> **Supplied data**:
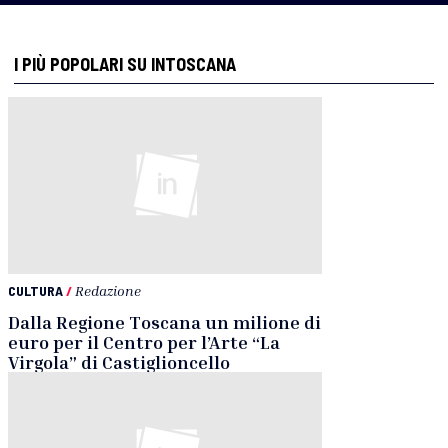
I PIÙ POPOLARI SU INTOSCANA
CULTURA
/
Redazione
Dalla Regione Toscana un milione di
euro per il Centro per l’Arte “La
Virgola” di Castiglioncello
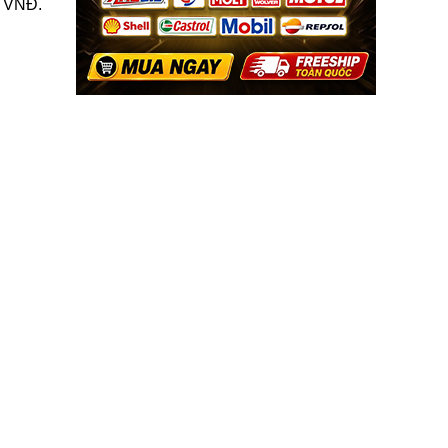
0 VNĐ.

> **Task requirements**: Print all of the material exactly. Omit pictures.

> **Response for this exercise**:
I PIÙ POPOLARI SU INTOSCANA
CULTURA
/
Redazione
Dalla Regione Toscana un milione di
euro per il Centro per l’Arte “La
Virgola” di Castiglioncello
0 VNĐ.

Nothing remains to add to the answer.